RSPCA Cymru is reminding members of the public to consider the needs of animals and their welfare as Wales prepares to welcome in 2023.

Fireworks are a common part of New Year's festivities - but many animals can find them deeply distressing, and RSPCA Cymru is reminding the public of the many practical steps which can be taken to help protect their welfare.

Pet owners have been urged to plan ahead, with action such as sound-proofing and the provision of safe enclosures all helping to reduce firework phobia among Wales’ companion animals.

The RSPCA has been running its #BangOutOfOrder campaign for many years and is calling on the UK Government to urgently review firework regulations.

Following an RSPCA campaign, 14 local authorities across Wales have implemented measures to mitigate the risks of fireworks in their communities - but, ultimately, the RSPCA is calling for firework legislation to change.

Shelley Phillips, RSPCA campaigns manager, said: “As many of us celebrate the start of 2023, the festivities can also be stressful for many animals - including our pets.

“We’d like to direct those who are worried about their pets to look at our guidance online so they can hopefully undertake some measures to keep their pets safe, and to ease their pets’ fear of loud noises.

“From making sure dogs and cats are indoors when fireworks are likely to be set off, to masking firework noises, and providing pets with a safe place to hide at all times, it’s so important pet owners plan ahead.

“Small animals living outside should be provided with lots of extra bedding to allow for burrowing, whilst parts of their enclosure could be covered with a blanket to provide further sound-proofing and insulation.”

Horses, farm animals and wildlife can also be negatively affected by fireworks. RSPCA Cymru continues to urge organisers of events to avoid letting off fireworks near where animals are kept.
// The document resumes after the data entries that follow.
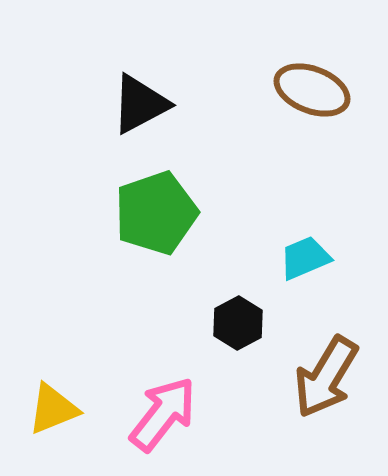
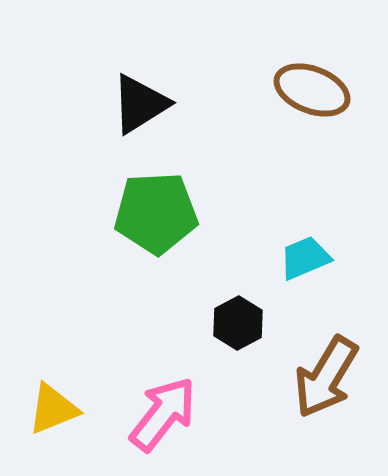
black triangle: rotated 4 degrees counterclockwise
green pentagon: rotated 16 degrees clockwise
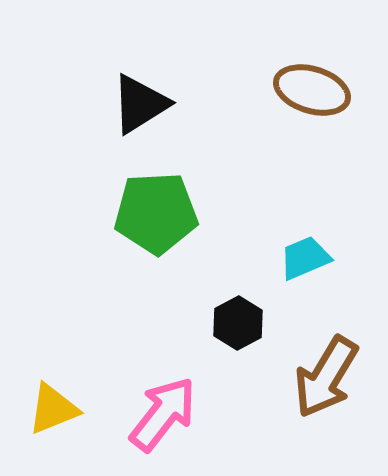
brown ellipse: rotated 4 degrees counterclockwise
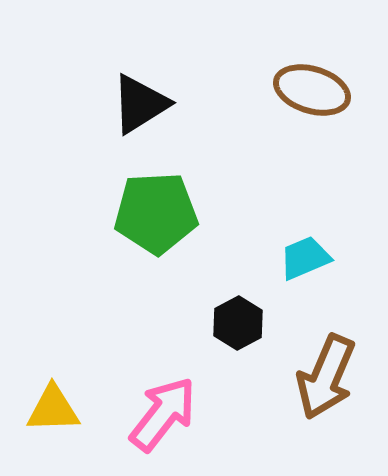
brown arrow: rotated 8 degrees counterclockwise
yellow triangle: rotated 20 degrees clockwise
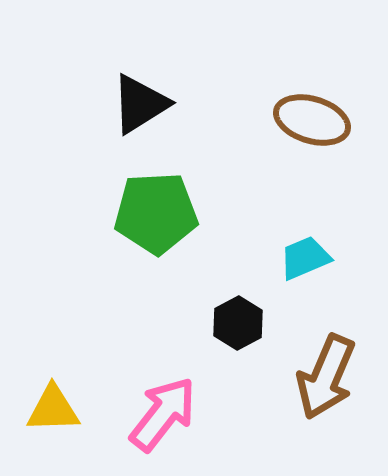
brown ellipse: moved 30 px down
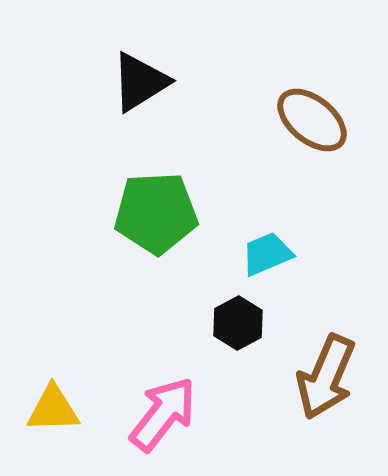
black triangle: moved 22 px up
brown ellipse: rotated 22 degrees clockwise
cyan trapezoid: moved 38 px left, 4 px up
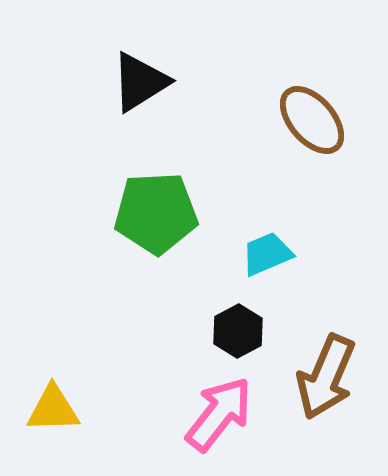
brown ellipse: rotated 10 degrees clockwise
black hexagon: moved 8 px down
pink arrow: moved 56 px right
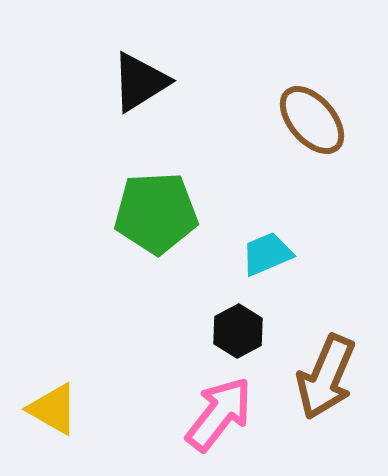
yellow triangle: rotated 32 degrees clockwise
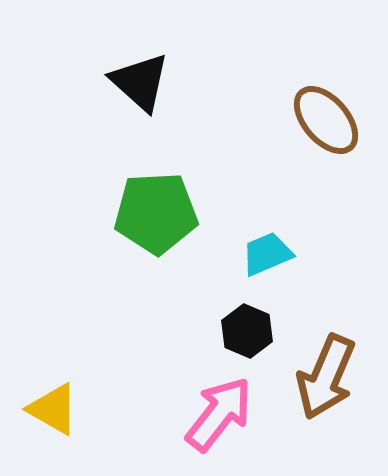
black triangle: rotated 46 degrees counterclockwise
brown ellipse: moved 14 px right
black hexagon: moved 9 px right; rotated 9 degrees counterclockwise
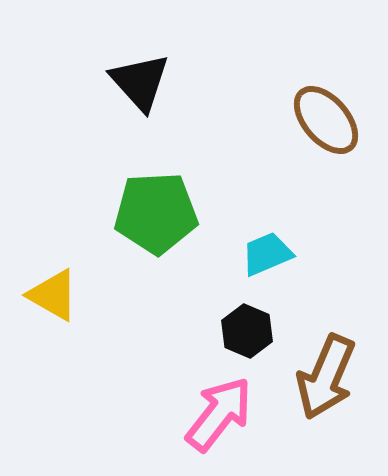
black triangle: rotated 6 degrees clockwise
yellow triangle: moved 114 px up
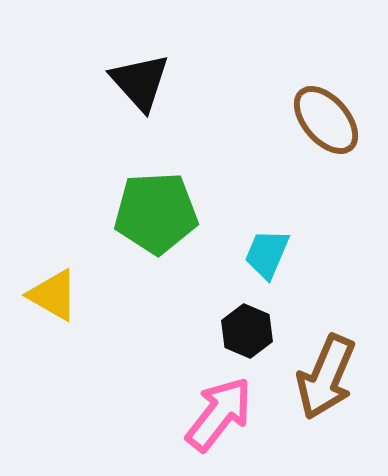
cyan trapezoid: rotated 44 degrees counterclockwise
Horse owners should check to see if there are going to be any firework displays in their area, and talk to the organisers - explaining there are horses nearby and asking them to set off their fireworks well away from their horses and aimed in the opposite direction.

Equally the animal welfare charity urges people to use lower-noise fireworks if possible, which can make such a difference to make displays safer for everybody.

RSPCA Cymru is also reminding people as to the possible dangers of using sky lanterns, as part of any New Year celebrations.

They can cause injuries to animals which lead to suffering, and even a slow, painful death.

Shelley added: “Sky lanterns, commonly known as ‘Chinese lanterns’, present a significant danger to animals, and can cause injuries which lead to suffering and a slow, painful death.

“Despite this, they remain popular at New Year in Wales and beyond.

“In Wales we are fortunate that every local authority has put in place a ban on setting them off on their land - but they can still be set off on private land.

“Risks to animals include ingestion, entanglement and entrapment; whilst lanterns can also cause fire, destroy habitats or damage animal housing and feed.

“The consequences of a lit or hot lantern landing in stables or barns occupied by horses or farm animals surrounded by dry, flammable bedding and forage are truly horrific to imagine.

“Whilst sky lanterns may look pretty, people need to remember that what goes up, must come down - so, for animals’ sake, we're urging the public to give sky lanterns a miss this New Year.”

For Wales, presently, fireworks law is a reserved matter - so any policy change would sit with the UK Government. However, a trilateral meeting between the UK Government, Welsh Government and Scottish Government recently took place in relation to future fireworks regulation.